For 2 days I was given a task to go out and invite all our distant relatives to come and witness their “son” becoming a man. Back home the ladies were busy making the local brew and others were rehearsing the traditional songs in preparation for the D-day. After making all the invitations, I returned home to take part in the various activities that would make me ready to face the knife. These activities included running through village paths, from one village to another, covering about ten villages and dozens of kilometers. These movements took us 5 days, and finally ended on Friday 10th December, 2004. I was then taken to the sacred grounds of my ancestors for spiritual cleansing. On 12th December all friends, relatives and acquaintances began to flock in to the sacred grounds to witness their son initiated into adulthood. I was extremely scared by the fear of letting my family down kept me going.
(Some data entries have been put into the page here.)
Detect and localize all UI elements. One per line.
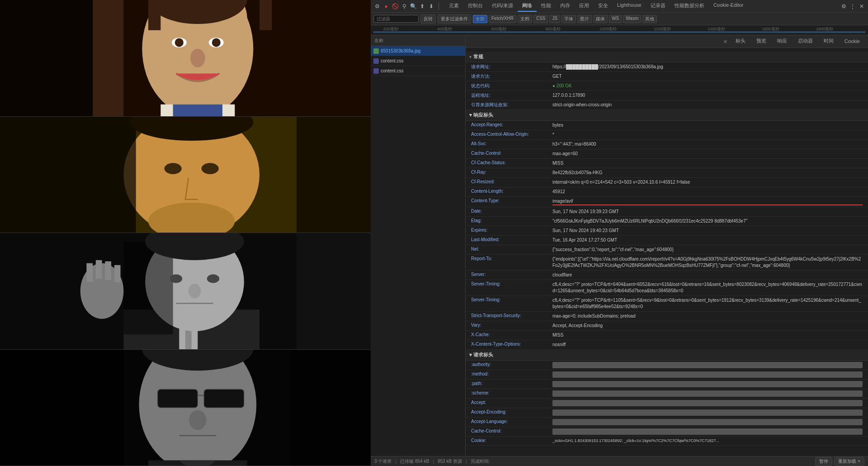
invert-btn[interactable]: 反转 [420, 14, 436, 24]
filter-input[interactable] [373, 15, 419, 23]
general-key-method: 请求方法: [471, 73, 552, 80]
devtools-clear-icon[interactable]: 🚫 [392, 3, 399, 10]
general-val-remote: 127.0.0.1:17890 [552, 92, 863, 99]
detail-tab-initiator[interactable]: 启动器 [793, 36, 818, 47]
filter-img[interactable]: 图片 [577, 15, 592, 23]
tab-lighthouse[interactable]: Lighthouse [613, 0, 646, 12]
resp-key-nel: Nel: [471, 247, 552, 252]
request-icon-img [373, 48, 379, 54]
request-item-1[interactable]: content.css [371, 56, 465, 66]
face-image-2 [0, 117, 371, 233]
detail-tabs: × 标头 预览 响应 启动器 时间 Cookie [466, 35, 868, 48]
image-panel: TOMB [0, 0, 371, 466]
resp-row-sts: Strict-Transport-Security: max-age=0; in… [466, 312, 868, 321]
toolbar-separator [439, 3, 439, 10]
more-filters-btn[interactable]: 更多过滤条件 [438, 14, 471, 24]
status-bar: 3 个请求 | 已传输 854 kB | 853 kB 资源 | 完成时间: 暂… [371, 456, 868, 466]
req-key-authority: :authority: [471, 362, 552, 367]
resp-val-etag: "cf566GskJKnFplgBDV7aJUyb6mMZUz6RLNlPqbU… [552, 218, 863, 224]
filter-js[interactable]: JS [549, 15, 560, 23]
more-options-icon[interactable]: ⋮ [849, 3, 856, 10]
filter-doc[interactable]: 文档 [518, 15, 532, 23]
general-row-remote: 远程地址: 127.0.0.1:17890 [466, 91, 868, 100]
request-item-2[interactable]: content.css [371, 66, 465, 76]
resp-key-content-length: Content-Length: [471, 189, 552, 194]
resp-row-content-length: Content-Length: 45912 [466, 187, 868, 197]
devtools-search-icon[interactable]: 🔍 [410, 3, 417, 10]
close-detail-btn[interactable]: × [721, 38, 730, 45]
req-row-accept-language: Accept-Language: ████ [466, 418, 868, 427]
tab-performance[interactable]: 性能 [537, 0, 556, 12]
close-devtools-icon[interactable]: ✕ [858, 3, 865, 10]
resp-key-expires: Expires: [471, 228, 552, 233]
resp-row-cache-control: Cache-Control: max-age=60 [466, 149, 868, 159]
filter-font[interactable]: 字体 [561, 15, 576, 23]
detail-tab-timing[interactable]: 时间 [818, 36, 839, 47]
general-title: 常规 [473, 53, 483, 60]
req-val-scheme: █████ [552, 390, 863, 397]
svg-rect-47 [204, 389, 244, 408]
reload-btn[interactable]: 重新加载 × [834, 457, 864, 466]
filter-wasm[interactable]: Wasm [623, 15, 641, 23]
req-val-path: ████████████████████ [552, 381, 863, 387]
req-row-accept-encoding: Accept-Encoding: ████ ████ ████ [466, 408, 868, 418]
req-val-cookie: _octo=GH1.1.824309153.1730245892; _click… [552, 438, 863, 444]
req-row-cache: Cache-Control: ████████ [466, 427, 868, 437]
resp-row-alt-svc: Alt-Svc: h3=":443"; ma=86400 [466, 140, 868, 149]
tab-performance-insights[interactable]: 性能数据分析 [670, 0, 709, 12]
general-section-header[interactable]: ▾ 常规 [466, 52, 868, 62]
general-arrow: ▾ [469, 55, 472, 59]
svg-point-11 [212, 38, 221, 47]
tab-sources[interactable]: 代码/来源 [487, 0, 518, 12]
tab-memory[interactable]: 内存 [556, 0, 575, 12]
detail-tab-headers[interactable]: 标头 [730, 36, 751, 47]
request-item-0[interactable]: 65015303b368a.jpg [371, 46, 465, 56]
tab-console[interactable]: 控制台 [463, 0, 487, 12]
tab-security[interactable]: 安全 [594, 0, 613, 12]
general-row-url: 请求网址: https://██████████/2023/09/13/6501… [466, 62, 868, 72]
tab-elements[interactable]: 元素 [444, 0, 463, 12]
devtools-export-icon[interactable]: ⬇ [428, 3, 435, 10]
response-headers-section-header[interactable]: ▾ 响应标头 [466, 110, 868, 121]
detail-tab-cookie[interactable]: Cookie [839, 37, 865, 47]
tab-recorder[interactable]: 记录器 [646, 0, 670, 12]
devtools-settings-icon[interactable]: ⚙ [373, 3, 381, 10]
pause-btn[interactable]: 暂停 [815, 457, 832, 466]
filter-css[interactable]: CSS [533, 15, 548, 23]
general-val-referrer: strict-origin-when-cross-origin [552, 102, 863, 108]
tab-network[interactable]: 网络 [518, 0, 537, 12]
detail-tab-response[interactable]: 响应 [772, 36, 793, 47]
tab-application[interactable]: 应用 [575, 0, 594, 12]
devtools-import-icon[interactable]: ⬆ [419, 3, 426, 10]
tab-cookie-editor[interactable]: Cookie-Editor [709, 0, 748, 12]
filter-ws[interactable]: WS [609, 15, 622, 23]
filter-fetchxhr[interactable]: Fetch/XHR [489, 15, 516, 23]
settings-icon[interactable]: ⚙ [840, 3, 847, 10]
general-key-remote: 远程地址: [471, 92, 552, 99]
resp-val-cf-resized: internal=ok/m q=0 n=214×542 c=3+503 v=20… [552, 179, 863, 185]
content-area: 名称 65015303b368a.jpg content.css content… [371, 35, 868, 456]
svg-point-33 [207, 274, 219, 283]
devtools-filter-icon[interactable]: ⚲ [401, 3, 408, 10]
timeline-bar: 200毫秒 400毫秒 600毫秒 800毫秒 1000毫秒 1200毫秒 14… [371, 25, 868, 35]
resp-row-xcto: X-Content-Type-Options: nosniff [466, 340, 868, 350]
filter-media[interactable]: 媒体 [593, 15, 608, 23]
devtools-record-icon[interactable]: ● [382, 3, 390, 10]
request-headers-section-header[interactable]: ▾ 请求标头 [466, 350, 868, 361]
svg-rect-20 [297, 117, 371, 233]
resp-row-report-to: Report-To: {"endpoints":[{"url":"https:\… [466, 255, 868, 271]
svg-point-34 [189, 284, 201, 299]
resp-val-accept-ranges: bytes [552, 122, 863, 128]
request-name-0: 65015303b368a.jpg [381, 48, 462, 53]
resp-key-xcache: X-Cache: [471, 332, 552, 337]
req-key-cookie: Cookie: [471, 438, 552, 443]
detail-content: ▾ 常规 请求网址: https://██████████/2023/09/13… [466, 48, 868, 456]
detail-tab-preview[interactable]: 预览 [751, 36, 772, 47]
resp-val-xcto: nosniff [552, 342, 863, 348]
svg-rect-6 [148, 0, 160, 30]
resp-key-last-modified: Last-Modified: [471, 237, 552, 242]
resp-row-cf-ray: Cf-Ray: 8e422fb92cb4079a-HKG [466, 168, 868, 178]
filter-other[interactable]: 其他 [642, 15, 657, 23]
req-key-method: :method: [471, 371, 552, 376]
filter-all[interactable]: 全部 [473, 15, 487, 23]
While people were celebrating, I had to be starved in order to become desperate for the knife. 13th December, before sunrise I was taken to the river to have my final bathe as a teenager. I removed and threw away all my teenage clothes and was escorted by elders to the homestead where I was to be circumcised. I was instructed to walk to the compound facing the direction of sunrise and enter the ‘theatre’ in obedience. By this time, I had spent two days and nights without food and rest and was ready to face the surgeon, after all I would face him anyways. A few elders held my hand and escorted me inside the house to find the cultural surgeon waiting with a knife in his hands. Within a blink of an eye the surgeon pounced on me like a hungry lion performing the circumcision ritual. He removed the foreskin from my penis in about 3 seconds but the pain…the pain was incredible. It was extremely painful yet I had nothing to do about it. In just seconds I had come out of the house and people all around were dancing and singing. I was taken to another house where I stayed for 3 days without seeing sunlight – I actually lost track of the days during this period. After the 3 days, I was bathed, my hair was cut, nails trimmed and I was walked through the village paths. I was given skirts and dresses to wear because there was no way I could dress up in trousers since my wound was still fresh and red. From there I started to heal slowly until I could put on trousers and get ready for school.

As part of appreciation, my family and relatives gave me lots of cows, goats, sheep, land and a number of other valuables. I can now sit among elders and contribute ideas. Perhaps, without my courage, my whole family would be a disgrace in that village. What I went through is what some of the young people will go through this year, and this is what brings joy to families, bringing them together and creating stronger bonds. For an event that takes place once every two years, one would need to see how this cultural ritual that has lasted for generations is practiced. It is a masterpiece of a living culture, one that every person from eastern Uganda treasures so dearly. But the pain of that knife imprints permanently on someone's mind. Mine is as fresh as it was many years ago.